Today, I got my quizzes back from Poly Sci last week, and I was really worried about them. My partner, Eric, wasn't there pretty much all week so I had to do the group quizzes by myself, and I didn't read very thoroughly so I just did the best that I could...and thought I was going to bomb them. But I got 100% on every single one! YAY, ME!
My voice lesson went pretty well today. I got a new song! Finally. I was getting so sick of my songs. I am singing a wicked arrangement of "If You Could Hie to Kolob" that goes up to a B (B flat maybe, I don't remember) above the staff...KILL ME. Sometimes I dread it, but my voice teacher Laura is very encouraging and helpful.
I can't believe the semester has gone by so quickly! How weird. It seems like I just got here. I really need to start appreciating the day-to-day more, instead of just looking to the future. I have realized that sometimes my eternal perspective gets in my way. For example, when I am doing a paper or something (I turned in one at 4:57 today...it was due at 5. Noice.) and it's not going so well I'm just like, well...in all of eternity this paper really won't matter...in fact, my grades won't really matter either...and it just keeps spiraling downward after that! It's so silly of me. I am dreading getting old! I have no idea what it will be like because I'm so used to being young, and I definitely DO NOT appreciate my youth enough. And I know that once I get old I'm going to sit around and be like "WHEN I WAS YOUNG..." and blab about the good ol' days. Another thing I know I'm going to regret all the time I spend on facebook...which is why I'm not going on for four days and why I am going to (try) to cut down. I have a lot of goals and things I need to be better at...and so far I am succeeding at...one or two! So I would say that is pretty good.

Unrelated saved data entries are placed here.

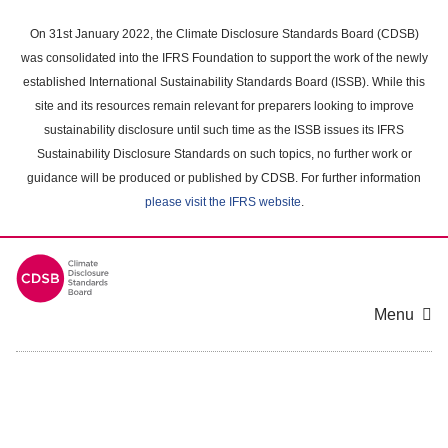
Skip
to
On 31st January 2022, the Climate Disclosure Standards Board (CDSB)
main
was consolidated into the IFRS Foundation to support the work of the newly
content
established International Sustainability Standards Board (ISSB). While this
area
site and its resources remain relevant for preparers looking to improve
sustainability disclosure until such time as the ISSB issues its IFRS
Sustainability Disclosure Standards on such topics, no further work or
guidance will be produced or published by CDSB. For further information
please visit the IFRS website
.
Menu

As far as cleaning my room goes, I have pretty much let myself go. It is really really really really messy...like unlivable. And everytime I see it I'm like okay, I need to clean this...and then I say IMPOSSIBLE! And I step on/over half my wardrobe which is in one mass pile on my floor. Sorry mom, if you're reading this. I really had kept it clean for the first...two months! That is an accomplishment.
Okay, this is getting way to long and I still have to make an entire post about President Uchtdorf's fireside last night. It was that good.
Emily Culp just checked the temperature of the shower water and declared that it is...'kind of warm...' THIS IS THE LIFE I LIVE! I don't remember the last time I took a hot shower. Gotta love it.